Das Märchen von der traurigen Traurigkeit:
Es war eine kleine Frau, die den staubigen Feldweg entlangkam.
Sie war wohl schon recht alt, doch ihr Gang war leicht, und ihr Lächeln
hatte den
frischen Glanz eines unbekümmerten Mädchens. Bei der zusammengekauerten
Gestalt blieb sie stehen und sah hinunter.
Sie konnte nicht viel erkennen. Das Wesen, das da im Staub des Weges sass,
schien fast körperlos. Es erinnerte an eine graue Flanelldecke mit
menschlichen
Konturen. Die kleine Frau bückte sich ein wenig und frage: »Wer bist du?«
Zwei fast leblose Augen blickten müde auf. »Ich?

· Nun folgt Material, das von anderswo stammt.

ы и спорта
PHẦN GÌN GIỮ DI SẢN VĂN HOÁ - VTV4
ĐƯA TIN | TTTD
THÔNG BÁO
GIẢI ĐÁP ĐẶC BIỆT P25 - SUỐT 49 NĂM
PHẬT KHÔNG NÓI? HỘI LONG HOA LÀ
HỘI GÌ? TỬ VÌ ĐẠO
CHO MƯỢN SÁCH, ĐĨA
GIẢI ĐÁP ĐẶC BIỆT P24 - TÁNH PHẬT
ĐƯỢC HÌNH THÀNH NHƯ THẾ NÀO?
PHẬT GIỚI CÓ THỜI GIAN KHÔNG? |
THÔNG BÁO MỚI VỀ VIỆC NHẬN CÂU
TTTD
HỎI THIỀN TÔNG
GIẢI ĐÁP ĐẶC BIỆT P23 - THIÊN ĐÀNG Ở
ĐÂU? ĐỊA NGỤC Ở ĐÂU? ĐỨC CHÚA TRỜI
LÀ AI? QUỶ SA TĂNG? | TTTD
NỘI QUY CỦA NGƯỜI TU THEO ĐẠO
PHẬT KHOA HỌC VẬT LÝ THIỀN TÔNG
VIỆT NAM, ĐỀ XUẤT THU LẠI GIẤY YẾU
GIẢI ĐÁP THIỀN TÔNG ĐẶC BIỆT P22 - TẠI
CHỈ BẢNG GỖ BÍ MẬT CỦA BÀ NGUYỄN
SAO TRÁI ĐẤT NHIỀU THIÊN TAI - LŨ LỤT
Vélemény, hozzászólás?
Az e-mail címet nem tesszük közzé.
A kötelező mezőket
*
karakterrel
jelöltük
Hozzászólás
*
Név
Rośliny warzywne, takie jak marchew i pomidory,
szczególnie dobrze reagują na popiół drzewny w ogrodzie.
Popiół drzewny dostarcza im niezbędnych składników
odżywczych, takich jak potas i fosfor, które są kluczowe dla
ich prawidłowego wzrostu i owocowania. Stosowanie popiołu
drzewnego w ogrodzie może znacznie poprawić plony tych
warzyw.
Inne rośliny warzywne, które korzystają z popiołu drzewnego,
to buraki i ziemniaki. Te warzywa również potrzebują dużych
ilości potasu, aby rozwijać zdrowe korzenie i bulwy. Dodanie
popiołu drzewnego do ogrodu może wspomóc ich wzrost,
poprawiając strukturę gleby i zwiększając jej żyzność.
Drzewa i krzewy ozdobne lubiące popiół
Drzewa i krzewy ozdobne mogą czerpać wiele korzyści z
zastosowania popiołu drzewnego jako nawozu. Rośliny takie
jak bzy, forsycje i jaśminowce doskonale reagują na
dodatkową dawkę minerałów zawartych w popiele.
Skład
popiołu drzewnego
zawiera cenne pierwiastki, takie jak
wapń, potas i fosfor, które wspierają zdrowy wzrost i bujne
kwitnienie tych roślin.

Ich bin die Traurigkeit«,
flüsterte die Stimme stockend und so leise, dass sie kaum zu hören war.
»Ach, die Traurigkeit!« rief die kleine Frau erfreut aus, als würde sie
eine alte Bekannte begrüssen. »Du kennst mich?« fragte die Traurigkeit
misstrauisch.
"Natürlich kenne ich dich! Immer wieder einmal hast du mich ein Stück des
Weges begleitet."
»Ja, aber...«, argwöhnte die Traurigkeit, "warum flüchtest du dann nicht vor mir?
Hast du denn keine Angst?» «Warum sollte ich vor dir davonlaufen, meine Liebe? Du weisst doch selbst nur zu gut, dass du jeden Flüchtigen
einholst.
Aber warum siehst du so mutlos aus?"
Die kleine alte Frau setzte sich zu ihr.
»Traurig bist du also«, sagte sie und nickte verständnisvoll mit dem Kopf.
»Erzähl mir doch, was dich so bedrückt.« Die Traurigkeit seufzte tief.
Sollte ihr
diesmal wirklich jemand zuhören wollen? Wie oft hatte sie sich das schon gewünscht.
»Ach, weisst du«, begann sie zögernd und äusserst verwundert, "es ist so, dass mich
einfach niemand mag. Es ist nun mal meine Bestimmung, unter die Menschen zu gehen und
für eine gewissen Zeit bei ihnen zu verweilen. Aber wenn ich zu ihnen komme, schrecken sie
zurück. Sie fürchten sich vor mir und meiden mich wie die Pest."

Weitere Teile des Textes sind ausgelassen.